2-Davalının takas-mahsup def"ine ilişkin temyiz itirazlarının incelenmesinde; mahkemenin gerekçeli kararında, taraflar arasında halen devam eden yargılama sebebiyle borç alacak ilişkisi olduğu, bu nedenle net ve kesin olarak ... Ltd. Şti."nin ... Ltd. Şti."den alacaklı olduğunun ya da olmadığının söylenebilmesinin mümkün olmadığı belirtildiğinden takas talebi kabul edilmediği belirtilmiştir.
Taraflar rasındaki kira sözleşmesi hususunda bir ihtilaf bulunmamakta olup, davalı cevap dilekçesi ile takas ve mahsup talebinde bulunmuştur. Davada,davalı tarafından kira alacağına ilişkin takas-mahsup def"i değerlendirilerek sonucuna göre karar verilmesi gerekirken yazılı şekilde hüküm kurulması doğru görülmemiş, bozmayı gerektirmiştir.

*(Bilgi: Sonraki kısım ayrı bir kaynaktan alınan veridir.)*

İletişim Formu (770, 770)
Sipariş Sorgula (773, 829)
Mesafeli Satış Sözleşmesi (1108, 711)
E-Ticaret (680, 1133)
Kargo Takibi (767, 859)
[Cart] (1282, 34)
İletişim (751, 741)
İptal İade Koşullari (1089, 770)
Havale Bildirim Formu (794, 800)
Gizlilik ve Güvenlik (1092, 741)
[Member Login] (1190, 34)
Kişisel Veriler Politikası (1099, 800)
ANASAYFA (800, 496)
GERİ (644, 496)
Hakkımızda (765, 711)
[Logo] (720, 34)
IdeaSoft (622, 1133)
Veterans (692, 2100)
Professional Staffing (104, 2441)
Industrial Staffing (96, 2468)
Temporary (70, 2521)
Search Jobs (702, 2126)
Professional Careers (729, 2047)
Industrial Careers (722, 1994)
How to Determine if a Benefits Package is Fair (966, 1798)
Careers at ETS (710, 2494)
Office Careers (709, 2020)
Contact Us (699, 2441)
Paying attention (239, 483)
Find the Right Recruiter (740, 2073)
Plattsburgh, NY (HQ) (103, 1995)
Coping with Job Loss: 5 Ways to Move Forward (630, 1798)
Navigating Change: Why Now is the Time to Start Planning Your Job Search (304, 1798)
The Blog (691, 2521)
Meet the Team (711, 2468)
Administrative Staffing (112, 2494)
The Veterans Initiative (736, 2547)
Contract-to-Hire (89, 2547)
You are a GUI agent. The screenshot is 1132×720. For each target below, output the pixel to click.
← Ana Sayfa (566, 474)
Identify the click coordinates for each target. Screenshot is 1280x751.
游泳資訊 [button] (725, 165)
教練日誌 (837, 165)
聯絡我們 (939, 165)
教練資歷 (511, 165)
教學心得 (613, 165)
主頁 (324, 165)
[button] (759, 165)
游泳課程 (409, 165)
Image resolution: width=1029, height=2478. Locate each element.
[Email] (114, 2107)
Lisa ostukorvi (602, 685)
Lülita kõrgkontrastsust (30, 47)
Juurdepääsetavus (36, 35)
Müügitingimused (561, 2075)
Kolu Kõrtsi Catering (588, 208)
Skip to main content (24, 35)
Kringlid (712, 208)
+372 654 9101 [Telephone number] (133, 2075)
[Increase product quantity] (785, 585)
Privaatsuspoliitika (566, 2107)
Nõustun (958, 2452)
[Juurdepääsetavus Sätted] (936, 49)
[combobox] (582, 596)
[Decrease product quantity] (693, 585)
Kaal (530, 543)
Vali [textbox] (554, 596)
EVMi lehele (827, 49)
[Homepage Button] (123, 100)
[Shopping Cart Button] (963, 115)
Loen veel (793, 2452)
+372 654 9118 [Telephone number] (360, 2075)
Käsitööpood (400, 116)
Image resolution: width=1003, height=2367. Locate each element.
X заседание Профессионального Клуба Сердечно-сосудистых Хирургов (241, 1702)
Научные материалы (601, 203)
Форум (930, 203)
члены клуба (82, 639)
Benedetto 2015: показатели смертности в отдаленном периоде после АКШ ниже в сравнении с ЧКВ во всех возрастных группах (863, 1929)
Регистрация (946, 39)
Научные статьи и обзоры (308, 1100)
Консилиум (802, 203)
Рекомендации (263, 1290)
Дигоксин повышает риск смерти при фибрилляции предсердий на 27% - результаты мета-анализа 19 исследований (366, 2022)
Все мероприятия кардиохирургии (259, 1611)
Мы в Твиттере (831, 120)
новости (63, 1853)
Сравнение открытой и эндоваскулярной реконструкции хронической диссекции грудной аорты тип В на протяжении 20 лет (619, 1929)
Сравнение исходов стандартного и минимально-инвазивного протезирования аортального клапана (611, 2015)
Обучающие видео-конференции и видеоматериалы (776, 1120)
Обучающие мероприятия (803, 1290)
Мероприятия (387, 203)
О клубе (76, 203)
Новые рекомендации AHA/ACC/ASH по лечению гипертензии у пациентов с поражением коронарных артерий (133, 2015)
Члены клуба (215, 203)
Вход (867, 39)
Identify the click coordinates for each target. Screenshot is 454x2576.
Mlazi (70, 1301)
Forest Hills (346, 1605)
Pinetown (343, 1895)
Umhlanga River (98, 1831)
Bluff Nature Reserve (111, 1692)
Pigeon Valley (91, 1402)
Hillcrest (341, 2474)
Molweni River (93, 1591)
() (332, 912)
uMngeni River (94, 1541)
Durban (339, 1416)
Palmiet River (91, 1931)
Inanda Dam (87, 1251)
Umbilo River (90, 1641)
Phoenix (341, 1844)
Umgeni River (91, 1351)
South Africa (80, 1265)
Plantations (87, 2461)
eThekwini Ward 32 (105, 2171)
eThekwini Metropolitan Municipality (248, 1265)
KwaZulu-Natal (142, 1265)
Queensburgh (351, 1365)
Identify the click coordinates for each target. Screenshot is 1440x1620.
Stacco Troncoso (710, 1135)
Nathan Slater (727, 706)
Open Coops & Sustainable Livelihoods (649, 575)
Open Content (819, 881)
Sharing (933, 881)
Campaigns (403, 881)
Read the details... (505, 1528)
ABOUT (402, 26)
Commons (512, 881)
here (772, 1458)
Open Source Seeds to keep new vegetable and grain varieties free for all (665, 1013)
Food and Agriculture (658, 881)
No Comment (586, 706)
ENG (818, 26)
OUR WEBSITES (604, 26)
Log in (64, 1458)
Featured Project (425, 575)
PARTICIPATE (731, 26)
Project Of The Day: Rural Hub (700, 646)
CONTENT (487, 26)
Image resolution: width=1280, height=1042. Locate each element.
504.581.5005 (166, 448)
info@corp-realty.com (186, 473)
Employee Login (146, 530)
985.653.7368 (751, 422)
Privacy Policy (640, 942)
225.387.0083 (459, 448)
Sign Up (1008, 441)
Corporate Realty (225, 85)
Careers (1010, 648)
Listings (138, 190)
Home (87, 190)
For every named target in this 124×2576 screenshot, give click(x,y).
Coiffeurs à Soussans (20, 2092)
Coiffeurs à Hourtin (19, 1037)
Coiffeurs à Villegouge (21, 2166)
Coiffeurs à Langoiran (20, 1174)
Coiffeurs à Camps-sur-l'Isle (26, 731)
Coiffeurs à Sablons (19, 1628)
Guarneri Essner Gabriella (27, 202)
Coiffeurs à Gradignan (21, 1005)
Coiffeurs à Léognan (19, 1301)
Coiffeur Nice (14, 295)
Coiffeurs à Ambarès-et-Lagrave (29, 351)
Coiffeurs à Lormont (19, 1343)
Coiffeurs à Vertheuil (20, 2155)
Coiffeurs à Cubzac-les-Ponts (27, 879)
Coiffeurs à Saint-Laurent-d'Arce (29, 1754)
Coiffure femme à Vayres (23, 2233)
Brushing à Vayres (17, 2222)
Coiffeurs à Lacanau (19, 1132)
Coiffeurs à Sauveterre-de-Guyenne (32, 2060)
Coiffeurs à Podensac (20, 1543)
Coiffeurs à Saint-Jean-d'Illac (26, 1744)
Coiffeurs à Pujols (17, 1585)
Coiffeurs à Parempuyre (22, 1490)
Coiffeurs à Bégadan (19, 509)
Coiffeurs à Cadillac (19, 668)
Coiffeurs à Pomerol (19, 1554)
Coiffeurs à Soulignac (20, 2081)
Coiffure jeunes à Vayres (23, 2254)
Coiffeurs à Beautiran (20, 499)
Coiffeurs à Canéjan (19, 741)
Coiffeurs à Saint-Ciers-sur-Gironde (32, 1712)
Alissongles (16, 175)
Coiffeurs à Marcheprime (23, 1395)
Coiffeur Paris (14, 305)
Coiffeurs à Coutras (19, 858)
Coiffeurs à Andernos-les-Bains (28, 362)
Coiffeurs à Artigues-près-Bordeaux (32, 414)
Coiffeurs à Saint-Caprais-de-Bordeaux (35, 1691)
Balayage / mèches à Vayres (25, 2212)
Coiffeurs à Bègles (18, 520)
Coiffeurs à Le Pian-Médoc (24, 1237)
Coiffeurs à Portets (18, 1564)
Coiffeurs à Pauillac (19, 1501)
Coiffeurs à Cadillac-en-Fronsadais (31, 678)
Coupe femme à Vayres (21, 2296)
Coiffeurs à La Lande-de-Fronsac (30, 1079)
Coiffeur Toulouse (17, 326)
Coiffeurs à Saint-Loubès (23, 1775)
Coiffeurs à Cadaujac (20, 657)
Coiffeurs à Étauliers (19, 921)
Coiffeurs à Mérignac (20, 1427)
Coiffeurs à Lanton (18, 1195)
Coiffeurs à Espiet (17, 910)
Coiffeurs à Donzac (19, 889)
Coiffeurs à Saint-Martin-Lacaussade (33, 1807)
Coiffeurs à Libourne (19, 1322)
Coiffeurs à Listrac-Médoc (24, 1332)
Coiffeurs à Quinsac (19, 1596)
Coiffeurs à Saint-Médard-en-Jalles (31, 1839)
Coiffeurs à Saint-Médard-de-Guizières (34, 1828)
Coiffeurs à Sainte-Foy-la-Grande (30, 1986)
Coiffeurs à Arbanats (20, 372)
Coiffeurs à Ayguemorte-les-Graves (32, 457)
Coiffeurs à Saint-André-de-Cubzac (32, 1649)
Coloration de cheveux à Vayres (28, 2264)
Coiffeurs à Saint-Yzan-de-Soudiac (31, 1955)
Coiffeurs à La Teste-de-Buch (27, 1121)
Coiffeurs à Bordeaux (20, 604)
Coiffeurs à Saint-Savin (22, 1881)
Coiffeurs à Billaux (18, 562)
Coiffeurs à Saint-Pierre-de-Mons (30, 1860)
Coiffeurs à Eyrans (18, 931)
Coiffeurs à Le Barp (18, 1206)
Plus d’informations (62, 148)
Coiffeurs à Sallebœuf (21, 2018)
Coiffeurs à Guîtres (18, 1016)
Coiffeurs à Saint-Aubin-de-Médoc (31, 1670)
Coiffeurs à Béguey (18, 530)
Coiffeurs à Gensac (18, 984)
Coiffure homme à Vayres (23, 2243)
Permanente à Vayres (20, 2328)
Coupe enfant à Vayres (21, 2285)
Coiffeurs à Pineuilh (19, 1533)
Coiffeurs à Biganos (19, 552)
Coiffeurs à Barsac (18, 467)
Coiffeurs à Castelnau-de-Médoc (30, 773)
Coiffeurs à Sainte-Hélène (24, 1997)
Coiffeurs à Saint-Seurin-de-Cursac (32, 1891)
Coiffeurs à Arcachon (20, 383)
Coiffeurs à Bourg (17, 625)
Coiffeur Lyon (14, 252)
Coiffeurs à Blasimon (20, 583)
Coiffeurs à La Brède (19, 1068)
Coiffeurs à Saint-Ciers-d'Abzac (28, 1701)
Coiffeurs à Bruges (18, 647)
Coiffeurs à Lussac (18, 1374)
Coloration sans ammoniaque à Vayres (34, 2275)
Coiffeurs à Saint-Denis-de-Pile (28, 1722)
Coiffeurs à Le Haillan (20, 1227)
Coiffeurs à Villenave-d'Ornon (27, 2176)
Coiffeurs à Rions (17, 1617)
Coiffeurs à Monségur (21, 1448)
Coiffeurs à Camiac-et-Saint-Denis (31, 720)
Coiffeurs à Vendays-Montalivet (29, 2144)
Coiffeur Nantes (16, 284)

SONUÇ: Yukarıda birinci ve ikinci bentte açıklanan nedenlerle hükmün davalılar yararına 428.maddesi gereğince BOZULMASINA, peşin alınan temyiz harcının istek halinde temyiz edene iadesine, 6100 sayılı HMK"nun geçici madde 3 atfıyla 1086 sayılı HUMK.nun 440. maddesi gereğince kararın tebliğinden itibaren 15 günlük süre içerisinde karar düzeltme yolu açık olmak üzere, 01.03.2018 tarihinde oybirliğiyle karar verildi.